Telly Talk: Screen saver
When I was a kid one of the shows I loved was Telly Addicts. No big surprise there. I was studious, buckled down and did my homework and was rewarded with nights in front of the TV and occasional omnipotence over the remote control. There were four channels, I knew what I liked on each of them, and my grandmother kept telling me I was going to get square eyes from watching too much television.
Fast forward into the twenty-first century and to be deemed an expert on what’s on TV you must know not only what’s on the 30 odd channels you might get with your Freeview box, but also what you’re missing on the premium channels (I still really want to see Big Bad World and can’t find a pal with Paramount I can hijack the sofa of for an evening), and what’s coming up. By that I mean release dates Stateside and over in the UK, helpfully delivered by several websites, depending upon your oeuvre of programme. Clearly we had to mourn the end of Breaking Bad long before it actually came to a close. It was months in the coming, as the final season was announced, then the fact that it would be released in two parts, and then finally the awe-inspiring end. Oh, but it was cushioned by the soft release of the fact there’s going to be a spin-off, so we won’t all have to go off and try and find our meth-selling-teacher story arch fix elsewhere.

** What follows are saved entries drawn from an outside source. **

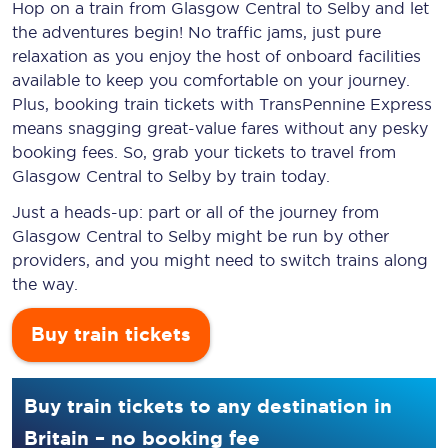
Hop on a train from Glasgow Central to Selby and let
the adventures begin! No traffic jams, just pure
relaxation as you enjoy the host of onboard facilities
available to keep you comfortable on your journey.
Plus, booking train tickets with TransPennine Express
means snagging
great-value
fares without any pesky
booking fees. So, grab your tickets to travel from
Glasgow Central to Selby by train today.
Just a heads-up: part or all of the journey from
Glasgow Central to Selby might be run by other
providers, and you might need to switch trains along
the way.
Buy train tickets
Buy train tickets to any destination in
Britain – no booking fee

These days watching TV has become less of a thing you do quietly at home and more of an event discussed at great length before (never during) and after. It’s become cinematic – almost geeky in the details there to embrace. When I went on the trip of a lifetime to New York I did not forget to drop into both the HBO and the NBC shops. Did you know that you can buy a full scale Game Of Thrones sword that actually opens up into a golfing umbrella? And rather fetching ‘Bada Bing’ caps referencing one of the main iconic shows of the last decade, The Sopranos? There’s a silhouette on it your mother would be none too pleased with. Personally, I’d like to find a Don Draper ashtray to give to my dad next birthday. The point is that television shows are no longer on after the news, they now make the news. Telly Addicts would be able to take over a whole channel with its spin-offs and genre-twisting categories. Noel’s beard would frizz at the sheer enormity of the task.
The good news, from this state of affairs, is that there is always someone somewhere who can tell you about the next box set you should be requesting for Christmas or when you next are bedridden with a busted leg. The bad news is that sometimes the programmes without the massive publicity and hype machines behind them can get overlooked in the schedules. If you’ve TVO’d all of your favourite show, when are you going to end up stumbling upon something utterly random simply channel-hopping through the cosmos of an evening?
Essentially, my plea to you is to take a moment, once in a while, to step out of your timetable of honest-to-god recommended classics and take a punt on some unknown viewing. Be a televisual explorer once in a while, boldly going where no critic has recommended you go. You might just find some glorious treasures amongst the haul.